« La justice est-elle indépendante ? » : les magistrats réfléchissent sur la question

« La justice est-elle indépendante ? » : les magistrats réfléchissent sur la question
« La justice est-elle indépendante ? » : les magistrats réfléchissent sur la question

Des évènements qui ont conduit à l’arrestation de certains politiciens sont-ils la preuve que la justice sénégalaise souffre d’un manque d’indépendance ? Les magistrats qui sont au cœur du fonctionnement du service public de la justice, organisent ce jeudi un atelier autour du thème : «État de droit et indépendance de la justice : enjeux et perspectives de réformes».

Au Sénégal où la fonction de juger est confiée à un pouvoir dénommé Judiciaire, son indépendance par rapport à l’exécutif suscite constamment des débats nourris et passionnés. Si la question du comment assurer l’indépendance de la justice est posée à chaque changement de régime, c’est parce que, quelque part, on pense justement que cette indépendance est soumise à rudes épreuves.

Si du temps des Présidents Me Abdoulaye Wade, Abdou Diouf et Senghor, des cas flagrants de manquement à l’indépendance de la Justice ont été notés, avec le Président Macky Sall, des incriminations, arrestations de personnalités de l’opposition font dire à certains que la justice n’est pas indépendante.

Ainsi, à force de subsister, la question de l’indépendance ne se pose plus sur le plan politique, mais s’inscrit également dans un débat plus vaste, d’ordre constitutionnel, sur l’organisation des pouvoirs et la place du Judiciaire dans l’organisation de l’État. On aura beau invoquer la règle de l’inamovibilité du juge du siège, nommé par un pouvoir

Exécutif qui ne peut les révoquer, hors cause de forfaiture, en tenant compte de limites d’âge, mais force est de constater qu’elle n’est pas suffisante pour garantir l’indépendance de la justice. Telle qu’elle est vantée lors des discours de rentrée solennelle des Cours et Tribunaux.
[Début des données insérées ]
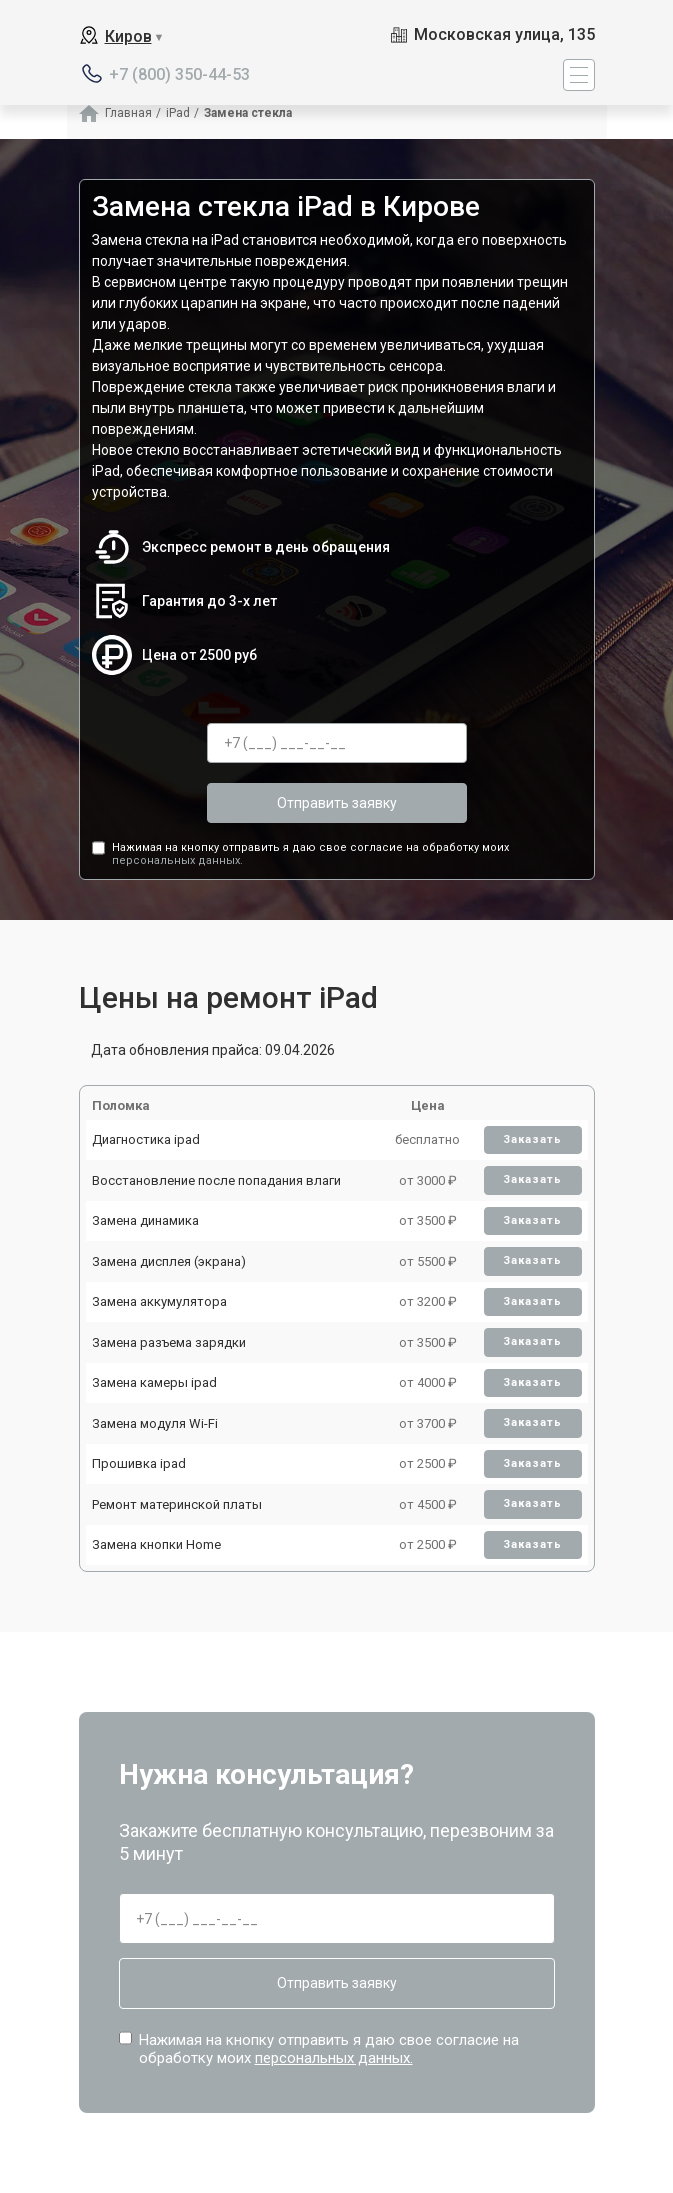  What do you see at coordinates (177, 1504) in the screenshot?
I see `Ремонт материнской платы` at bounding box center [177, 1504].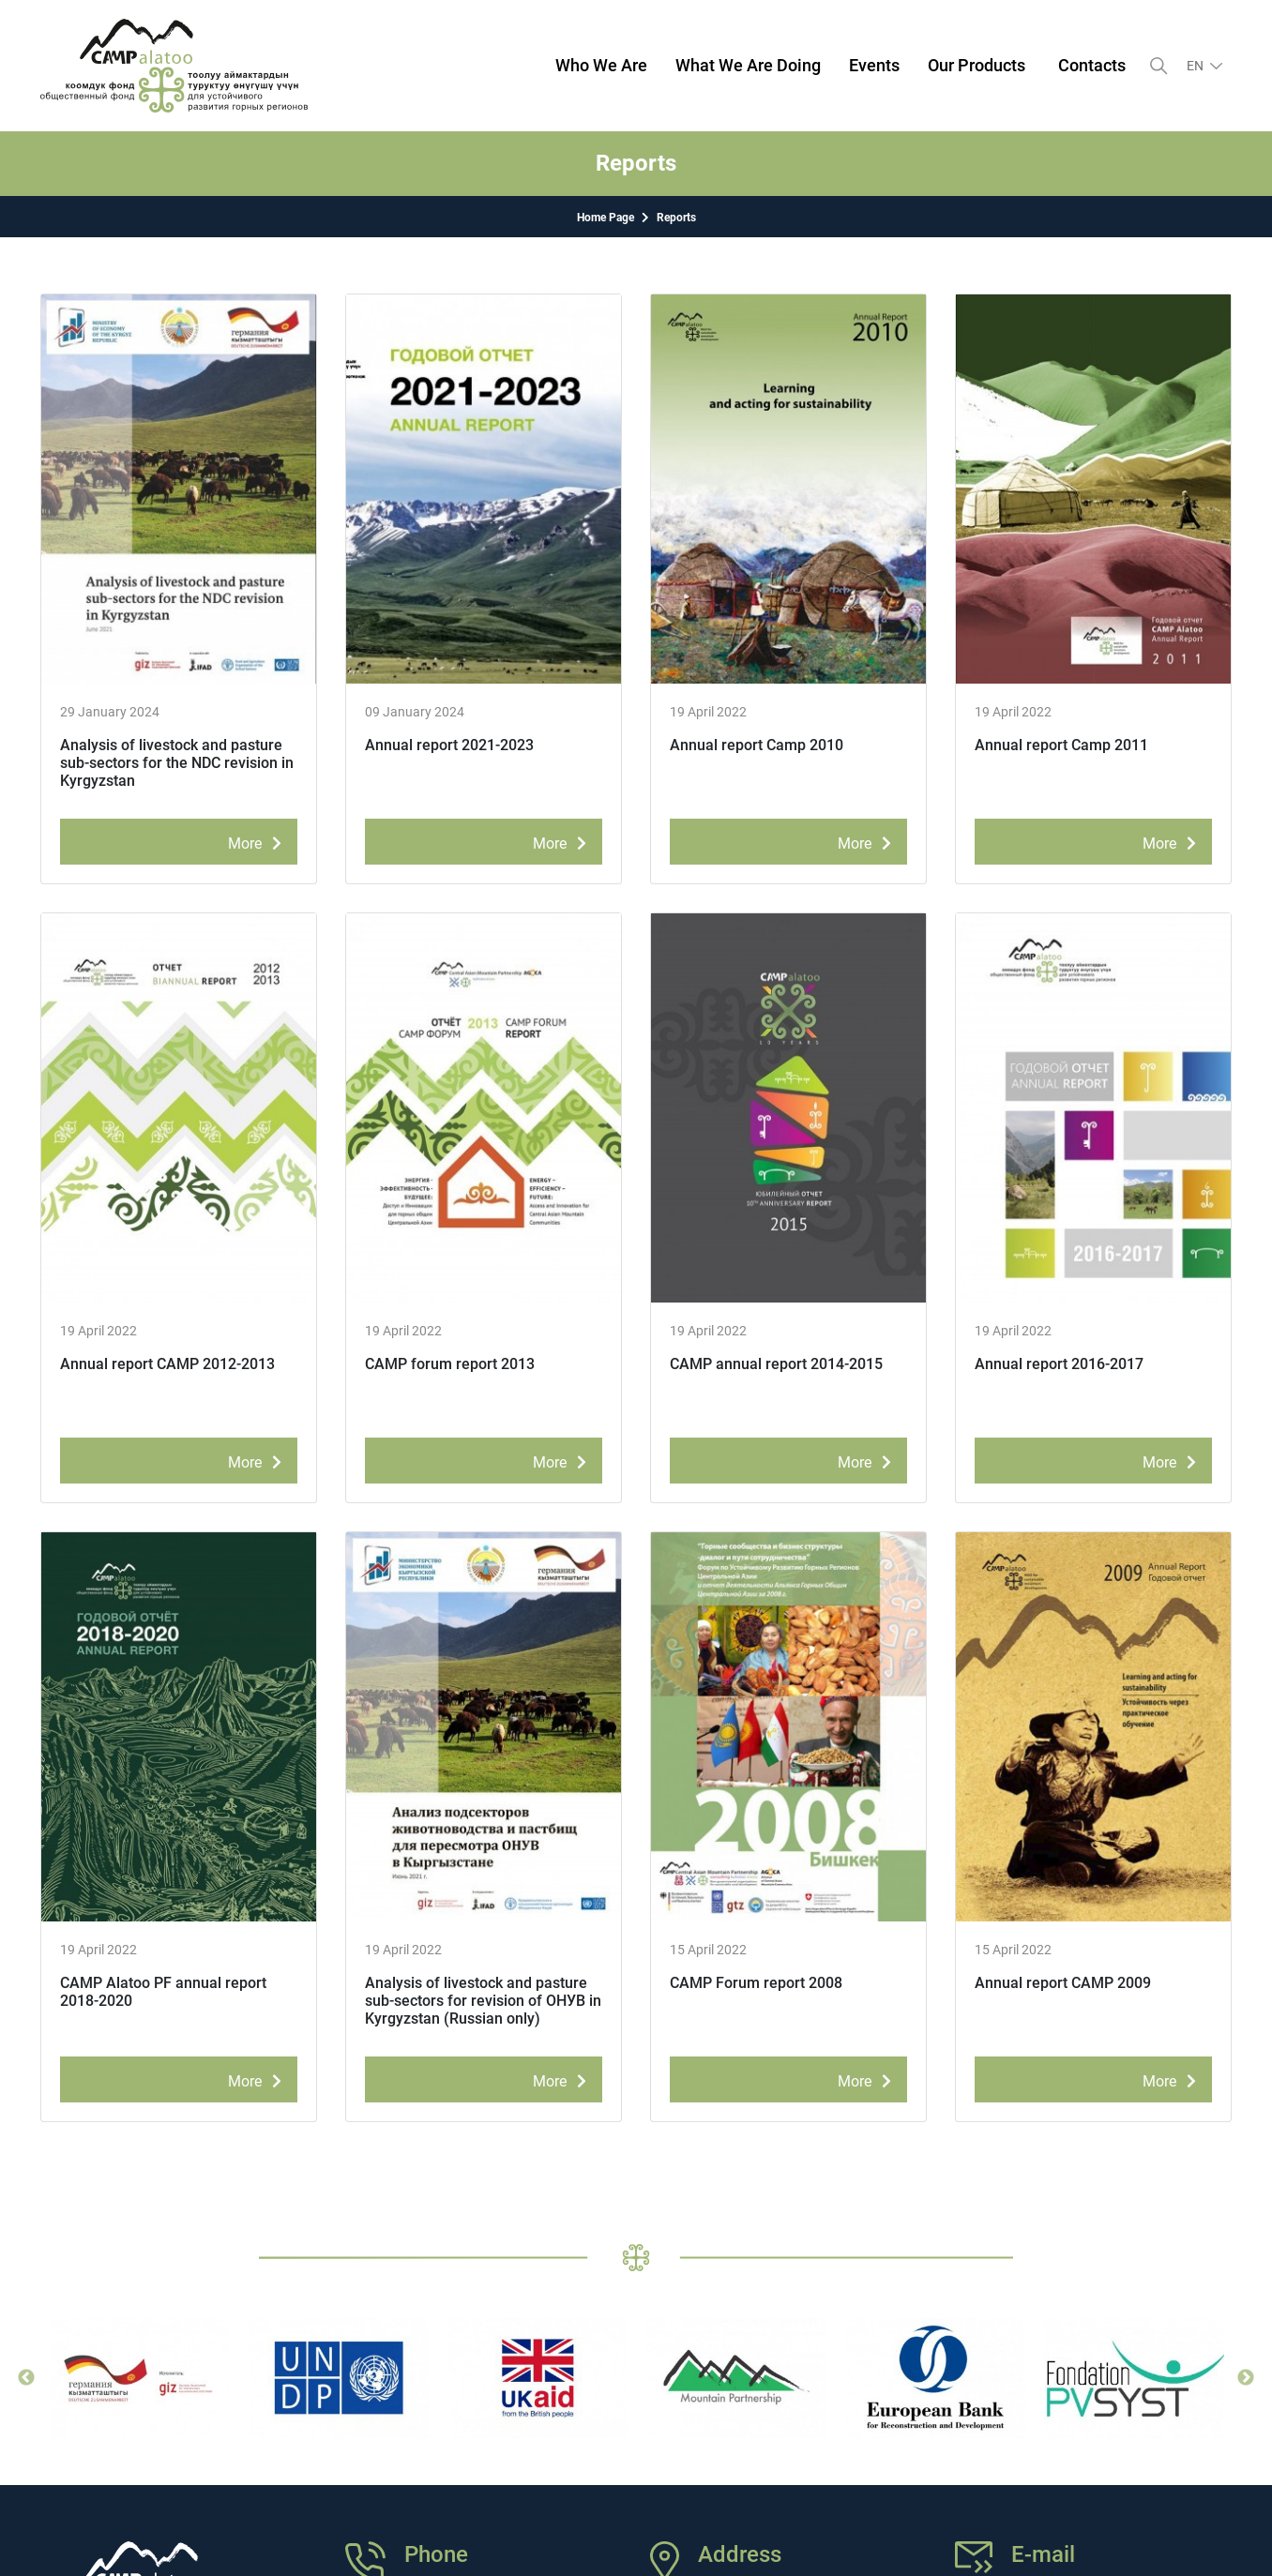 The height and width of the screenshot is (2576, 1272). Describe the element at coordinates (1092, 65) in the screenshot. I see `Contacts` at that location.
Garanties Statutaires En Question
En plus, au siège, l’inamovibilité ne résiste pas au bon vouloir du Conseil supérieur de la magistrature, dirigé par le président de la République et le ministre de la Justice. S’y ajoute que l’inamovibilité appliquée dans les faits, peut s’accompagner d’une servilité à l’égard du pouvoir en matière de contentieux à connotation politique.

Les évènements récents qui ont conduit à l’emprisonnement de certains opposants donnent quelque part ce sentiment que la Justice a encore besoin de plus d’indépendante. Ceux qui plaident cette position, estiment que pendant que ces derniers subissent la rigueur de la loi, d’autres qui ont été présentés comme des hors la loi de grand acabit ne soient pas inquiétés.

Quant aux magistrats du parquet qui ne sont pas inamovibles, ils peuvent donc être déplacés sur décision discrétionnaire de l’autorité exécutive. Ils sont hiérarchiquement soumis à l’autorité du ministère de la Justice qui peut décider librement d’une révocation ou d’une sanction.

C’est pour éviter que cette hiérarchisation du parquet se transforme en blocage pour l’indépendance des procureurs, qu’il est consacré la maxime selon laquelle «la plume est serve mais la parole est libre».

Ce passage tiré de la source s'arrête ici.